La Russia è il paese che teme di più la diffusione del coronavirus. E per evidenti motivi. La linea del confine che separa la Cina dalla Federazione è lunga ben 4.250 km sfiorando il Kazachstan e la Mongolia fino al limite settentrionale della Corea del Nord e al fiume Tumen che sfocia nell’Oceano pacifico.

Sono 16 le dogane ufficiali ma i punti di contatto tra i due paesi sono molti di più, forse centinaia. Per questo quando il governo russo ha deciso di sigillare le frontiere russo-cinesi, di chiudere i collegamenti ferroviari e anche gli accessi su gomma sine die, la preoccupazione è rimasta fortissima.

Qualche caso isolato di infezione in Russia è già stato riscontrato ma si teme che possa essere solo l’inizio. Il vice ministro della sanità russo Sergey Kraevoy dichiara che, nonostante la mancanza di previsioni sullo sviluppo del coronavirus nel paese, il suo dicastero «si sta preparando per una possibile infezione di massa.

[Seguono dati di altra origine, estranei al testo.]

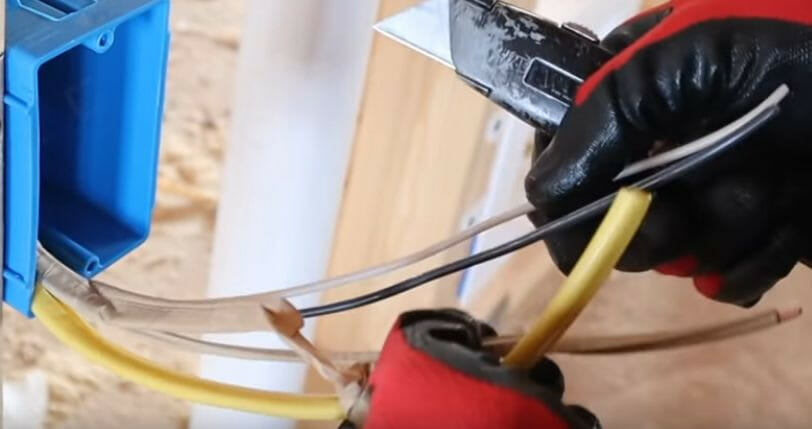 Where is `stucco wall`? This screenshot has width=812, height=429. stucco wall is located at coordinates (201, 142). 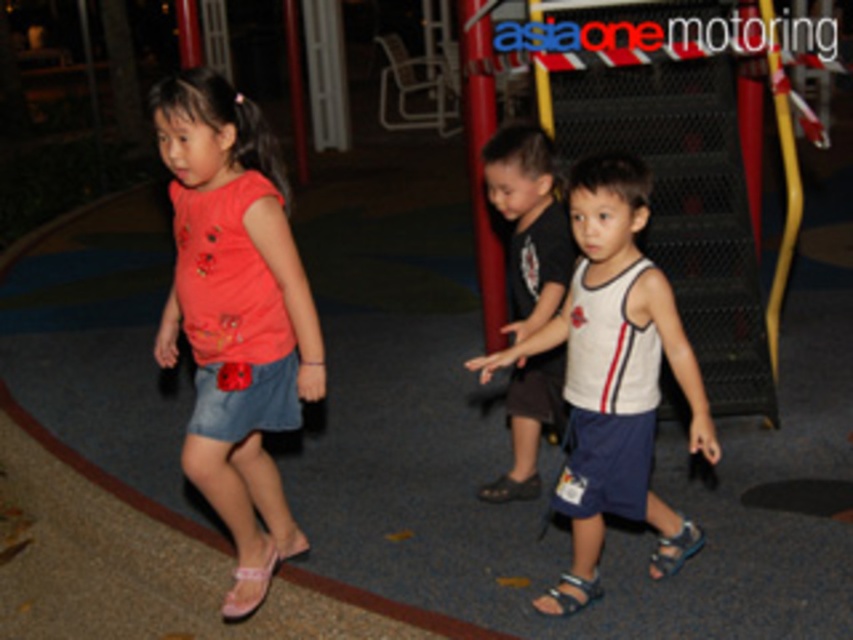 You are a parent supervising the children at the playground. You notice the pink fabric sandal at lower left and the blue fabric sandal at lower center on the ground. Which sandal is positioned further to the left?

The pink fabric sandal at lower left is positioned further to the left compared to the blue fabric sandal at lower center.

You are a parent looking for your child who is wearing a pink fabric sandal at lower left. Based on the scene description, where should you look relative to the girl in the bright red short sleeved shirt?

The pink fabric sandal at lower left is located at point (x=248, y=588), which is to the lower left of the girl in the bright red short sleeved shirt. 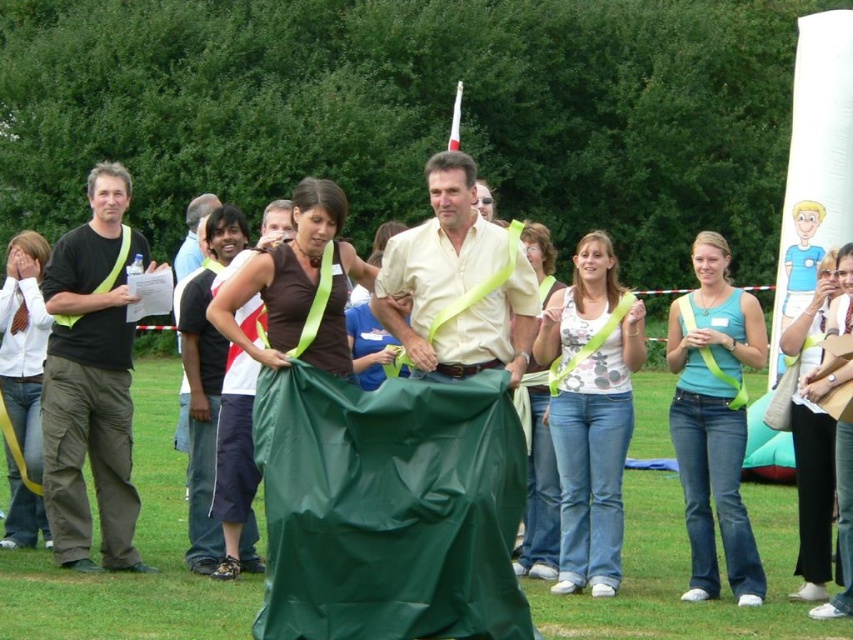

Non siamo tranquilli, ci stiamo ancora preparando per una possibile infezione su larga scala».

Kraevoy ha mostrato di non sottovalutare la crisi virale ma non si è sbilanciato sulla diffusione: «Non possiamo prevedere come si svilupperà questa infezione nel nostro paese», ha detto intervenendo ieri in una riunione del comitato interparlamentare. Sempre ieri 147 cittadini russi e di altri paesi dell’ex Urss residenti a Wuhan sono stati evacuati via aerea a Tyumen, dove sono stati posti in quarantena.

Ma in Russia si inizia a fare i conti anche sulle ricadute economiche della crisi. In due giorni a causa delle dimensioni dell’interscambio commerciale tra Russia e Cina (più di 100 miliardi di dollari l’anno) e al calo del prezzo del petrolio, il rublo ha perso oltre il 5% nei confronti di dollaro ed euro.

Il 3 febbraio la catena di ipermercati Magnit, una delle più grandi in Russia, ha annunciato la sospensione delle forniture di frutta e verdura dalla Cina e ha iniziato attivamente a importare da Marocco, Israele e Turchia. Il problema sembra legato più alla logistica che al prezzo.

Tuttavia problemi di prezzo e carenza di frutta e verdura si sono segnalati nei negozi di Vladivostok. «La domanda principale ora è quando le fabbriche in Cina saranno in grado di ricominciare a evadere gli ordini», dichiara un impiegato di una società russa che importa mobili per ufficio dalla Cina a Bbc Russia.

In altri casi il problema è legato al rientro della forza-lavoro: «Quasi tutti i lavoratori delle fabbriche situate nei centri industriali in Cina vengono a lavorare da noi con contratti annuali da altre province meno sviluppate e sono rientrati a casa per le vacanze di Capodanno», afferma un funzionario russo intervistato da Vedomosti.

L’indice dei prezzi dei metalli di Moody’s è sceso del 7,1% dall’inizio dell’epidemia. Alexey Kulichenko, vice direttore della Severstal, uno dei maggiori produttori di acciaio in Russia, ritiene che la diffusione del virus potrebbe influenzare in modo significativo l’industria siderurgica: «Tutto dipende da profondità e durata della crisi. È troppo presto per dirlo ma sicuramente può essere un fattore molto significativo».